Les autres professionnels de l’éducation précoce

Parallèlement au travail de la sphère langagière et cognitive réalisé par l’orthophoniste, la sphère motrice et psychomotrice devra également être stimulée dès le plus jeune âge de l’enfant par un kinésithérapeute et/ou un psychomotricien. Tout comme l’orthophoniste, ils ne pourront intervenir que sous prescription médicale.

Certains professionnels sont d’avis qu’un seul de ces deux intervenants suffit chez le très jeune enfant. D’autres pensent qu’il s’agit de deux pratiques tout à fait différentes et complémentaires. Dans tous les cas, cela devra dépendre des bilans moteur et psychomoteur réalisés auprès de l’enfant, de ses difficultés, de sa disponibilité, de sa fatigabilité et des priorités thérapeutiques que l’ont fixera pour lui.
La prise en charge pluridisciplinaire nécessite que tous les professionnels qui gravitent autour de l’enfant travaillent en collaboration. Il sera également très intéressant de mettre en place des projets transdisciplinaires : plusieurs professionnels travaillant parallèlement à l’émergence d’une même fonction (par exemple la fermeture buccale), chacun utilisant ses compétences spécifiques. Pour cela, les différents professionnels doivent être en contact régulier et réaliser des synthèses afin d’avoir une vision globale de l’enfant et éviter un « morcellement » dû aux nombreuses prises en charge. Cela se fera plus naturellement si tous exercent dans une même structure, mais en libéral également, ils devront, dans la mesure du possible, rester en contact.

 

Le masseur-kinésithérapeute

Il travaille sur l’hypotonie musculaire et l’hyperlaxité ligamentaire afin de prévenir les troubles moteurs, vertébraux et articulatoires, ainsi que les infections respiratoires et les troubles digestifs. Il aide l’enfant à acquérir les bases de la motricité en respectant les étapes du développement neuro-moteur. Il travaille le tonus, la statique, la proprioception, l’équilibre, la coordination, et, en collaboration avec l’orthophoniste, la tonification de la sphère bucco-faciale.

Ci-dessous, la vidéo d’un entretien avec M. Patrice KURZEPA, masseur-kinésithérapeute. Exerçant aujourd’hui en libéral essentiellement auprès d’enfants atteints de déficience motrice, il a une longue expérience de l’éducation précoce et du handicap. Il a en effet exercé au sein d’un I.EM. (Institut d’Education Motrice) auprès d’enfants polyhandicapés, puis dans un S.E.S.S.D. (Service d’Education et de Soins Spécialisés à Domicile) pour enfants déficients moteurs (I.M.C., myopathes,…).

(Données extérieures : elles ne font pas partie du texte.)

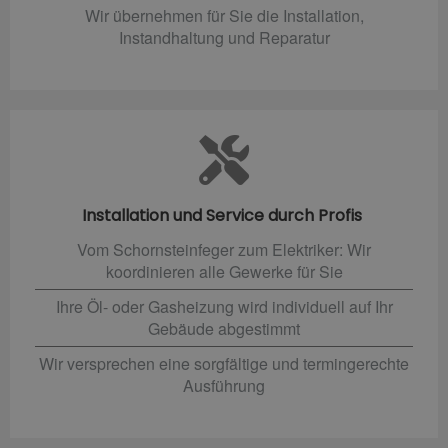
Wir übernehmen für Sie die Installation,
Instandhaltung und Reparatur
Installation und Service durch Profis
Vom Schornsteinfeger zum Elektriker: Wir
koordinieren alle Gewerke für Sie
Ihre Öl- oder Gasheizung wird individuell auf Ihr
Gebäude abgestimmt
Wir versprechen eine sorgfältige und termingerechte
Ausführung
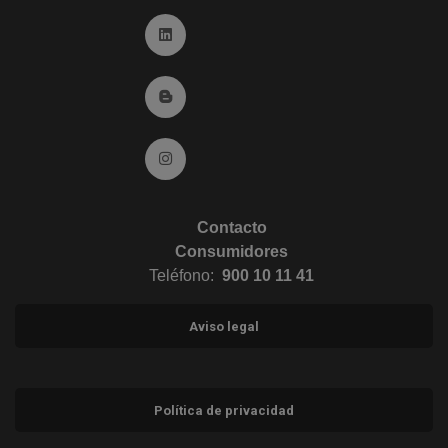
Ir a Linkedin (abre en ventana nueva)
Ir al Blog (abre en ventana nueva)
Ir a Instagram (abre en ventana nueva)
Contacto
Consumidores
Teléfono:
900 10 11 41
Aviso legal
Política de privacidad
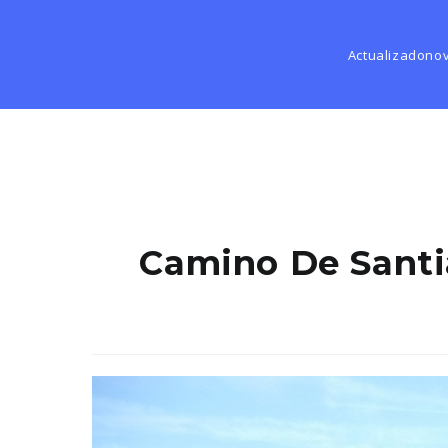
Actualizado
nov
Camino De Santia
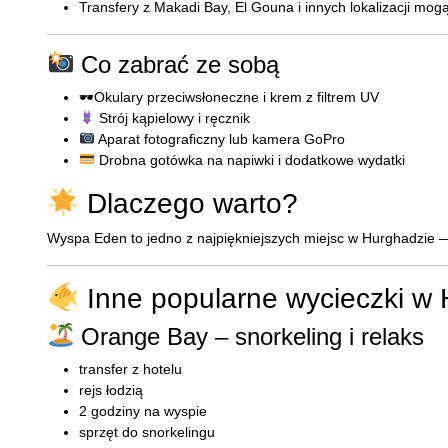
Transfery z Makadi Bay, El Gouna i innych lokalizacji mo
Co zabrać ze sobą
🕶Okulary przeciwsłoneczne i krem z filtrem UV
Strój kąpielowy i ręcznik
Aparat fotograficzny lub kamera GoPro
Drobna gotówka na napiwki i dodatkowe wydatki
Dlaczego warto?
Wyspa Eden to jedno z najpiękniejszych miejsc w Hurghadzie — 
Inne popularne wycieczki w
Orange Bay – snorkeling i relaks
transfer z hotelu
rejs łodzią
2 godziny na wyspie
sprzęt do snorkelingu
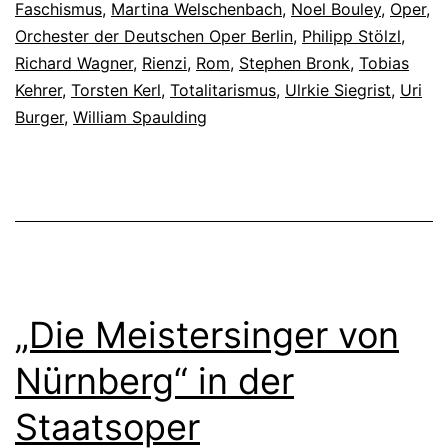
Faschismus
,
Martina Welschenbach
,
Noel Bouley
,
Oper
,
Orchester der Deutschen Oper Berlin
,
Philipp Stölzl
,
Richard Wagner
,
Rienzi
,
Rom
,
Stephen Bronk
,
Tobias
Kehrer
,
Torsten Kerl
,
Totalitarismus
,
Ulrkie Siegrist
,
Uri
Burger
,
William Spaulding
„Die Meistersinger von
Nürnberg“ in der
Staatsoper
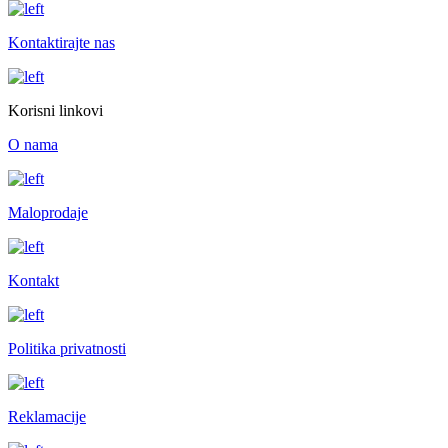
Kontaktirajte nas
Korisni linkovi
O nama
Maloprodaje
Kontakt
Politika privatnosti
Reklamacije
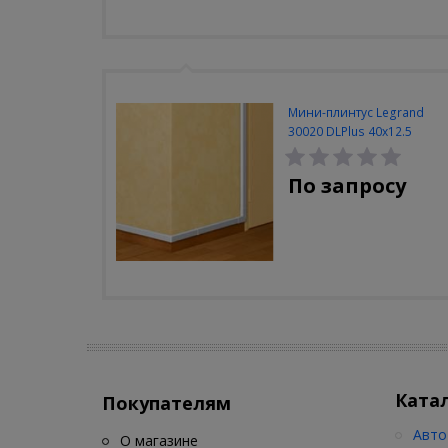
Мини-плинтус Legrand
30020 DLPlus 40x12.5
белый 2 отделения
По запросу
Ката
Покупателям
Авто
О магазине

Il a par la suite exercé au sein d’un C.A.M.S.P. polyvalent (Centre d’Action Médico-Sociale Précoce) dans le cadre duquel il est intervenu à l’hôpital dans un service de néonatalogie avec trois objectifs : l’installation des nouveaux-nés et la prévention des troubles orthopédiques, le bilan neuro-moteur et l’accompagnement des parents.
Dans cette vidéo nous abordons les objectifs généraux de la kinésithérapie auprès des personnes porteuses de trisomie 21, le rôle du kinésithérapeute dans l’éducation précoce de ces enfants, l’âge auquel doit débuter cette prise en charge, l’accompagnement parental et enfin la complémentarité entre kinésithérapie et psychomotricité.

 

 

 

Afin d’illustrer les propos de M. Kurzepa, voici à présent quelques extraits d’une séance de kinésithérapie auprès d’un tout-petit.
L’enfant que l’on y voit a 10 mois d’âge chronologique et 7 mois d’âge corrigé (naissance prématurée). Il n’est pas porteur de trisomie 21.
Ces quelques séquences ne peuvent à elles seules être représentatives de l’ensemble de la pratique du kinésithérapeute auprès des enfants trisomiques de 0 à 3 ans en raison de leur courte durée et du fait qu’un seul âge y est montré. Elles permettent néanmoins une première approche de la profession.

 

 

Le psychomotricien

Le psychomotricien cherche, avec le tout-petit trisomique, à optimiser ses potentialités instrumentales (contrôle moteur, équilibre, rapports spatio-temporels) et à améliorer ses relations à l’autre par le langage corporel. Il aide l’enfant à se construire une perception cohérente et différenciée de son corps et de l’environnement par l’intermédiaire d’expériences sensori-motrices.